A commentary on this week’s significant departures and appointments
Today’s top stories:
“Because Birmingham has a very difficult history over a number of years now it’s also attractive in the sense that somebody’s got to get it right. It’s not going to be easy but it’s a really exciting job.”
So Dawn Baxendale told LGC when her appointment as Birmingham City Council chief executive was announced in late 2017. Ms Baxendale relocated her family from the south coast, where she had been at the helm of Southampton City Council for five years, and seemed to be in it for the long haul.
So news this week that she is to swap the West Midlands for one of the farthest corners of the southern hemisphere certainly caught the sector by surprise. Ms Baxendale is to head up Christchurch City Council in New Zealand.
It is tempting to interpret her move, after just 16 months in the job, as evidence Birmingham remains a basket case (the council was subject to government intervention from 2014 until earlier this year). Surely Ms Baxendale’s decision must mean she has come to the conclusion that the county’s biggest local authority is beyond help as it continues to battle with militant trade unions, a major funding challenge and the organisation of the 2022 Commonwealth Games, which the improvement panel earlier this year highlighted as presenting a “unique level” of risk?
However, speaking to LGC this week Ms Baxendale said the decision was largely personal.
“It’s a unique opportunity in the world to do this type of job – fundamentally you don’t turn that opportunity down. It’s an opportunity for my family for the future, for my kids.
“I would never have left Birmingham for another job in the UK.”
Ms Baxendale’s appointment to New Zealand’s third largest city follows former Doncaster MBC chief Jo Miller’s move last month to Hutt City Council, the country’s seventh largest city. The two women are unlikely to bump into each other though, being an eight hour drive apart and on different islands.
By all accounts though Ms Baxendale has had an impact during her short tenure. The council finished 2018-19 with an underspend of £66m, compared with an overspend of around £70m in the year before she joined, and recently resolved a long running contract dispute with Amey. Under her leadership the government appointed improvement panel disbanded, although noted the council still had a way to go to complete its turnaround. Melanie Dawes, permanent secretary at the Ministry for Housing, Communities & Local Government, tweeted that Ms Baxendale has “much to be proud of” during her tenure.
There was happier news today for another council that has been through more chiefs than is sensible of late: Lewisham LBC announced Kim Wright as its preferred candidate, subject to approval by councillors in a couple of weeks. After Barry Quirk left after 24 years to head up Kensington & Chelsea RBC in September 2017, the council’s executive director of resources Janet Senior was acting chief until the appointment of Ian Thomas six months later. However, Mr Thomas left after just seven months due to difference with the new mayor and Ms Senior has again been holding the fort.
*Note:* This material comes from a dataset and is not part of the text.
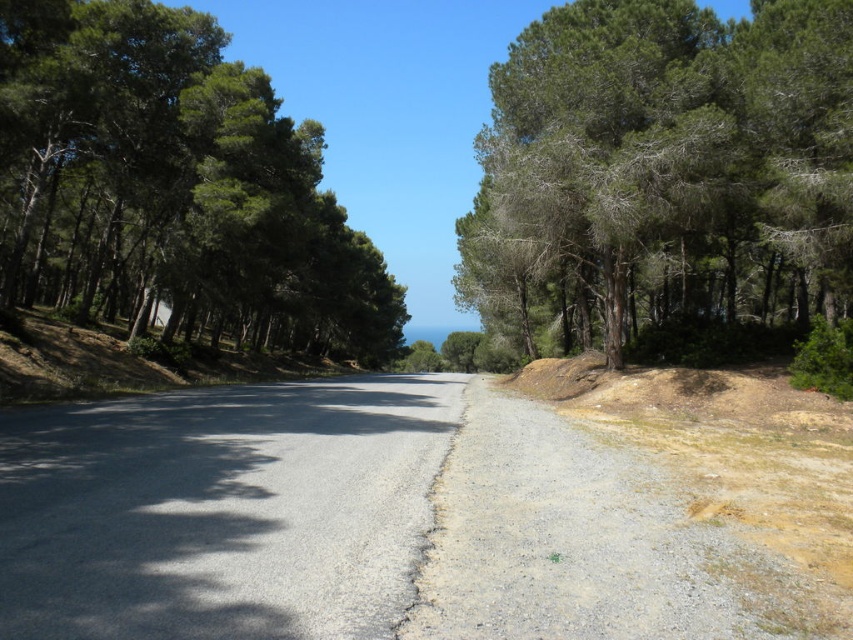 Question: Is asphalt road at center closer to the viewer compared to green needle-like foliage at upper right?

Choices:
 (A) yes
 (B) no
Ms Wright, who started her local government career as a leisure centre manager, will join from Hackney LBC where she has held a number of senior director roles over almost 15 years, including 11 years as director of social care and most recently group director for neighbourhoods and housing.
With some serous senior experience under her belt in an authority serving a population not too dissimilar from Lewisham, Ms Wright certainly looks like a good fit. Let’s hope Birmingham can find someone similarly suitable to lead it through the next stage of its improvement journey.